Solo il 37% delle persone di età compresa tra 45 e 49 anni era aggiornato con lo screening nel 2023. Le disparità sono notevoli. Gli adulti ispanici, asiatici e indigeni sono rimasti indietro rispetto ai coetanei bianchi e neri nell’essere sottoposti a screening.
Perché il ritardo? Non è solo paura della portata.

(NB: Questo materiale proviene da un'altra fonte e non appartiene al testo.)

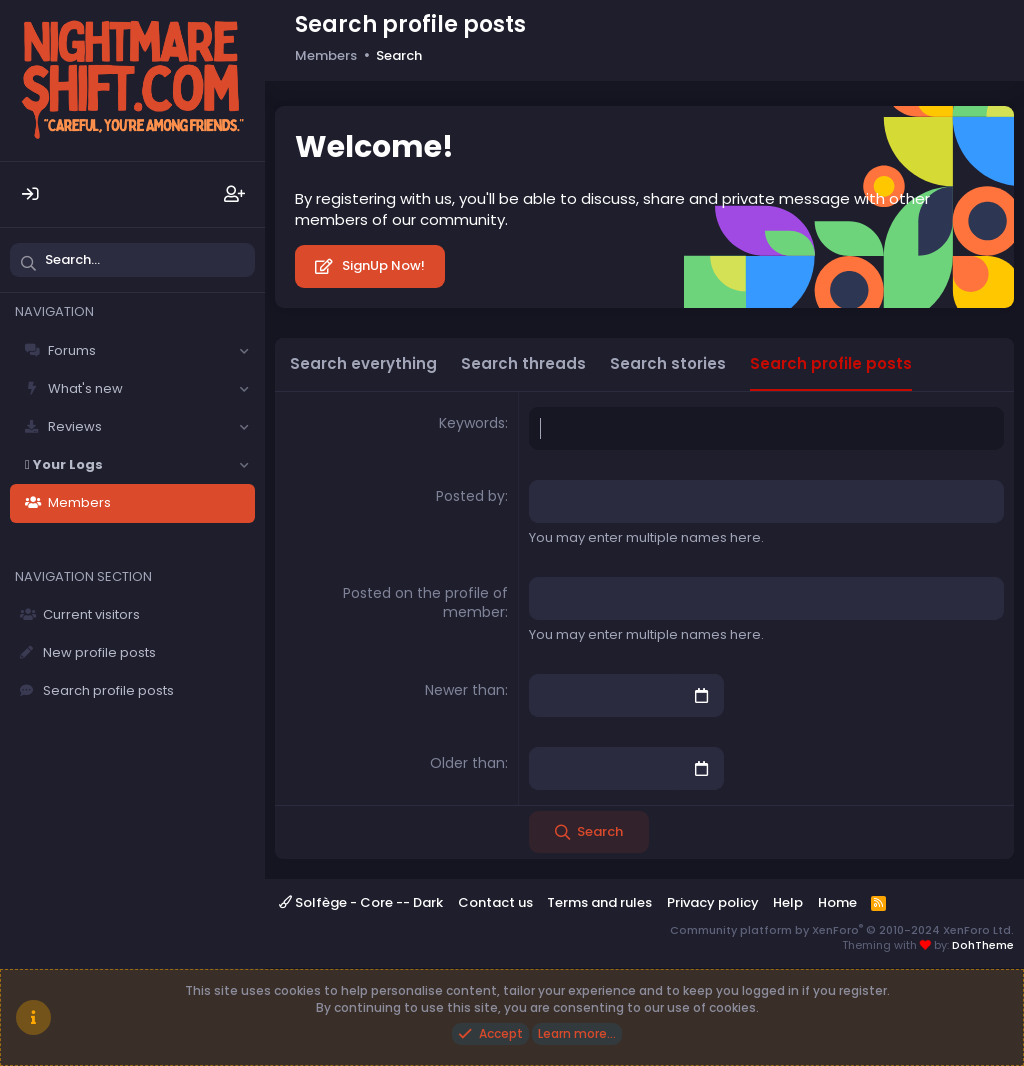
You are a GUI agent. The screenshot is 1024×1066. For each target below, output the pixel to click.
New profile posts (99, 652)
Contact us (495, 902)
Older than (467, 763)
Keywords (472, 423)
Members (79, 502)
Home (837, 902)
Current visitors (91, 614)
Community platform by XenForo (842, 929)
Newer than (465, 690)
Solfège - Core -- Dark (361, 902)
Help (788, 902)
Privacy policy (713, 902)
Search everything (363, 363)
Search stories (668, 363)
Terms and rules (599, 902)
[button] (244, 351)
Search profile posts (108, 690)
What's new (85, 388)
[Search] (132, 260)
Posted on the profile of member (425, 603)
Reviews (75, 426)
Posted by (470, 496)
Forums (72, 350)
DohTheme (983, 945)
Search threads (523, 363)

I neri americani devono affrontare tassi di CRC più alti dell’11% e una mortalità più alta del 40% rispetto ai bianchi. I nativi dell’Alaska hanno più del doppio dell’incidenza. Nel complesso, le popolazioni indigene vedono tassi più alti di quasi il 50%.
Il denaro blocca l’accesso. Lo stato assicurativo è importante. E mentre i test più vecchi rimangono più economici, il costo di questi nuovi test molecolari sulle feci costituirà un muro per i sottoassicurati. L’ACS osserva che avere semplicemente più scelte non aiuta se tali scelte sono costose o fuori portata. L’equità richiede copertura. Periodo.
L’obiettivo resta: fermare la malattia prima che inizi. Anche lo stile di vita aiuta. L’assunzione di alcol è importante. Ma niente di tutto ciò sostituisce l’ambito.
COSÌ. Qual è il miglior test?
Quello che fai davvero.
Parla con un medico. Non indovinare. Perché aspettare non fa andare via il cancro. Lo rende solo più forte.